## EXERCISE OBJECTIVE:
Return the entries exactly. Images are not part of the copy.

## SUPPLIED MATERIAL:
_ _ _ _ _ _ _

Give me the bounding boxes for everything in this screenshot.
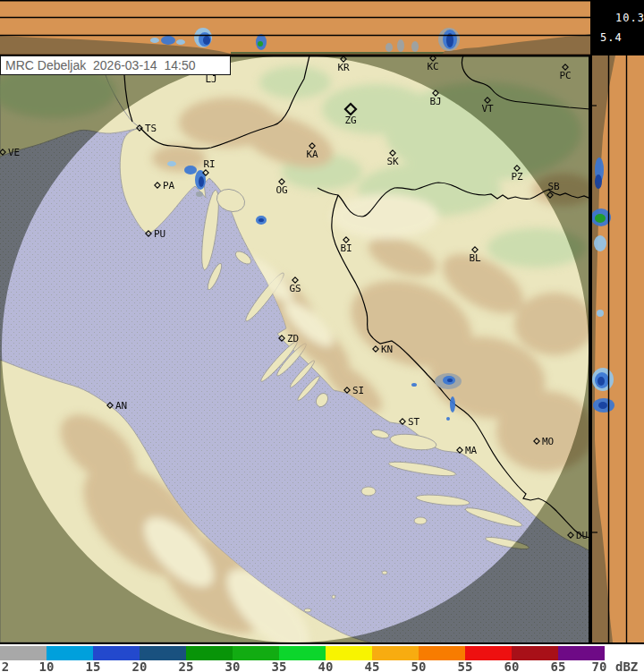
- dbz-swatch: [372, 646, 419, 660]
- side-cross-section-strip: [592, 55, 644, 642]
- echo-cell: [203, 36, 210, 45]
- echo-cell: [176, 39, 185, 45]
- height-label-lower: 5.4: [600, 31, 623, 44]
- echo-cell: [161, 36, 175, 45]
- dbz-swatch: [279, 646, 326, 660]
- scale-tick-label: 20: [132, 659, 148, 672]
- city-label: TS: [145, 123, 157, 134]
- echo-cell: [258, 41, 263, 47]
- city-label: PU: [154, 228, 165, 240]
- city-label: PZ: [511, 171, 523, 183]
- dbz-swatch: [465, 646, 512, 660]
- dbz-swatch: [233, 646, 279, 660]
- station-and-time-label: MRC Debeljak 2026-03-14 14:50: [5, 58, 195, 72]
- city-label: KR: [337, 62, 350, 73]
- scale-tick-label: 35: [272, 659, 287, 672]
- city-label: KA: [306, 149, 318, 160]
- dbz-swatch: [186, 646, 233, 660]
- city-label: AN: [115, 400, 127, 412]
- city-label: OG: [275, 184, 287, 196]
- height-label-upper: 10.3: [615, 12, 644, 24]
- echo-cell: [397, 39, 404, 52]
- scale-tick-label: 55: [458, 659, 473, 672]
- dbz-color-swatches: [0, 646, 605, 660]
- scale-tick-label: 25: [179, 659, 194, 672]
- echo-cell: [196, 191, 203, 197]
- radar-range-circle: [2, 55, 589, 642]
- city-label: KN: [381, 344, 393, 355]
- echo-cell: [411, 41, 419, 52]
- scale-tick-label: 60: [504, 659, 520, 672]
- city-label: KC: [427, 61, 438, 72]
- radar-map: VETSLJKRKCPCZGBJVTKASKPZSBRIPAOGPUBIBLGS…: [0, 55, 590, 642]
- city-label: PA: [163, 180, 175, 191]
- dbz-swatch: [140, 646, 186, 660]
- title-bar: MRC Debeljak 2026-03-14 14:50: [0, 55, 231, 75]
- echo-cell: [594, 235, 606, 251]
- echo-cell: [597, 310, 604, 317]
- echo-cell: [595, 174, 602, 189]
- dbz-swatch: [419, 646, 465, 660]
- city-label: BL: [469, 252, 481, 264]
- city-label: DU: [576, 530, 588, 541]
- radar-display-window: 10.3 5.4: [0, 0, 644, 672]
- dbz-scale-labels: 210152025303540455055606570dBZ: [0, 659, 644, 672]
- echo-cell: [258, 218, 264, 222]
- scale-tick-label: 65: [551, 659, 566, 672]
- scale-tick-label: 2: [2, 659, 9, 672]
- city-label: ZD: [287, 333, 299, 345]
- dbz-swatch: [326, 646, 372, 660]
- height-label-box: 10.3 5.4: [590, 0, 644, 55]
- city-label: MO: [542, 436, 554, 447]
- echo-cell: [199, 176, 204, 187]
- echo-cell: [450, 396, 455, 413]
- echo-cell: [598, 402, 607, 409]
- city-label: PC: [559, 70, 571, 81]
- echo-cell: [411, 383, 417, 387]
- dbz-swatch: [558, 646, 605, 660]
- terrain-profile-baseline: [231, 52, 447, 54]
- city-label: VT: [481, 103, 494, 115]
- scale-unit-label: dBZ: [615, 659, 638, 672]
- top-cross-section-strip: [0, 0, 590, 55]
- echo-cell: [597, 377, 605, 386]
- scale-tick-label: 15: [86, 659, 101, 672]
- echo-cell: [184, 166, 197, 174]
- echo-cell: [446, 417, 450, 421]
- scale-tick-label: 30: [225, 659, 241, 672]
- city-label: SI: [352, 385, 364, 396]
- scale-tick-label: 40: [318, 659, 334, 672]
- dbz-color-scale: 210152025303540455055606570dBZ: [0, 642, 644, 672]
- city-label: VE: [8, 147, 20, 158]
- echo-cell: [447, 379, 453, 382]
- dbz-swatch: [47, 646, 93, 660]
- echo-cell: [595, 214, 606, 223]
- city-label: MA: [465, 445, 478, 456]
- city-label: SB: [547, 181, 560, 192]
- scale-tick-label: 45: [365, 659, 380, 672]
- city-label: BI: [340, 242, 352, 254]
- city-label: SK: [386, 156, 399, 167]
- scale-tick-label: 50: [411, 659, 427, 672]
- city-label: BJ: [429, 96, 441, 107]
- echo-cell: [150, 38, 159, 43]
- dbz-swatch: [512, 646, 558, 660]
- scale-tick-label: 10: [39, 659, 55, 672]
- dbz-swatch: [0, 646, 47, 660]
- scale-tick-label: 70: [592, 659, 607, 672]
- city-label: ZG: [344, 115, 356, 126]
- dbz-swatch: [93, 646, 140, 660]
- city-label: ST: [408, 416, 420, 428]
- echo-cell: [386, 43, 393, 52]
- echo-cell: [167, 161, 176, 166]
- city-label: RI: [203, 158, 215, 170]
- city-label: GS: [289, 283, 301, 294]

_ _ _ _ _ _ _

## ANSWER:
Give me the bounding boxes for everything in this screenshot.
- dbz-swatch: [372, 646, 419, 660]
- side-cross-section-strip: [592, 55, 644, 642]
- echo-cell: [203, 36, 210, 45]
- echo-cell: [176, 39, 185, 45]
- height-label-lower: 5.4: [600, 31, 623, 44]
- echo-cell: [161, 36, 175, 45]
- dbz-swatch: [279, 646, 326, 660]
- scale-tick-label: 20: [132, 659, 148, 672]
- city-label: TS: [145, 123, 157, 134]
- echo-cell: [258, 41, 263, 47]
- city-label: PU: [154, 228, 165, 240]
- city-label: PZ: [511, 171, 523, 183]
- dbz-swatch: [465, 646, 512, 660]
- dbz-swatch: [233, 646, 279, 660]
- station-and-time-label: MRC Debeljak 2026-03-14 14:50: [5, 58, 195, 72]
- city-label: KR: [337, 62, 350, 73]
- scale-tick-label: 35: [272, 659, 287, 672]
- city-label: KA: [306, 149, 318, 160]
- dbz-swatch: [186, 646, 233, 660]
- city-label: AN: [115, 400, 127, 412]
- city-label: OG: [275, 184, 287, 196]
- height-label-upper: 10.3: [615, 12, 644, 24]
- echo-cell: [397, 39, 404, 52]
- scale-tick-label: 55: [458, 659, 473, 672]
- dbz-color-swatches: [0, 646, 605, 660]
- scale-tick-label: 25: [179, 659, 194, 672]
- echo-cell: [196, 191, 203, 197]
- radar-range-circle: [2, 55, 589, 642]
- city-label: KN: [381, 344, 393, 355]
- echo-cell: [411, 41, 419, 52]
- scale-tick-label: 60: [504, 659, 520, 672]
- city-label: KC: [427, 61, 438, 72]
- radar-map: VETSLJKRKCPCZGBJVTKASKPZSBRIPAOGPUBIBLGS…: [0, 55, 590, 642]
- city-label: PA: [163, 180, 175, 191]
- dbz-swatch: [140, 646, 186, 660]
- title-bar: MRC Debeljak 2026-03-14 14:50: [0, 55, 231, 75]
- echo-cell: [594, 235, 606, 251]
- echo-cell: [597, 310, 604, 317]
- echo-cell: [595, 174, 602, 189]
- dbz-swatch: [419, 646, 465, 660]
- city-label: BL: [469, 252, 481, 264]
- city-label: DU: [576, 530, 588, 541]
- radar-display-window: 10.3 5.4: [0, 0, 644, 672]
- dbz-scale-labels: 210152025303540455055606570dBZ: [0, 659, 644, 672]
- echo-cell: [258, 218, 264, 222]
- scale-tick-label: 65: [551, 659, 566, 672]
- scale-tick-label: 2: [2, 659, 9, 672]
- city-label: ZD: [287, 333, 299, 345]
- dbz-swatch: [326, 646, 372, 660]
- height-label-box: 10.3 5.4: [590, 0, 644, 55]
- city-label: MO: [542, 436, 554, 447]
- echo-cell: [199, 176, 204, 187]
- echo-cell: [450, 396, 455, 413]
- echo-cell: [598, 402, 607, 409]
- city-label: PC: [559, 70, 571, 81]
- echo-cell: [411, 383, 417, 387]
- dbz-swatch: [558, 646, 605, 660]
- terrain-profile-baseline: [231, 52, 447, 54]
- city-label: VT: [481, 103, 494, 115]
- scale-unit-label: dBZ: [615, 659, 638, 672]
- top-cross-section-strip: [0, 0, 590, 55]
- echo-cell: [597, 377, 605, 386]
- scale-tick-label: 15: [86, 659, 101, 672]
- echo-cell: [184, 166, 197, 174]
- echo-cell: [446, 417, 450, 421]
- scale-tick-label: 30: [225, 659, 241, 672]
- city-label: SI: [352, 385, 364, 396]
- scale-tick-label: 40: [318, 659, 334, 672]
- dbz-color-scale: 210152025303540455055606570dBZ: [0, 642, 644, 672]
- city-label: VE: [8, 147, 20, 158]
- echo-cell: [447, 379, 453, 382]
- dbz-swatch: [47, 646, 93, 660]
- echo-cell: [595, 214, 606, 223]
- city-label: MA: [465, 445, 478, 456]
- city-label: SB: [547, 181, 560, 192]
- scale-tick-label: 45: [365, 659, 380, 672]
- city-label: BI: [340, 242, 352, 254]
- city-label: SK: [386, 156, 399, 167]
- scale-tick-label: 50: [411, 659, 427, 672]
- city-label: BJ: [429, 96, 441, 107]
- echo-cell: [150, 38, 159, 43]
- dbz-swatch: [512, 646, 558, 660]
- scale-tick-label: 10: [39, 659, 55, 672]
- dbz-swatch: [0, 646, 47, 660]
- scale-tick-label: 70: [592, 659, 607, 672]
- city-label: ZG: [344, 115, 356, 126]
- dbz-swatch: [93, 646, 140, 660]
- city-label: ST: [408, 416, 420, 428]
- echo-cell: [386, 43, 393, 52]
- echo-cell: [167, 161, 176, 166]
- city-label: RI: [203, 158, 215, 170]
- city-label: GS: [289, 283, 301, 294]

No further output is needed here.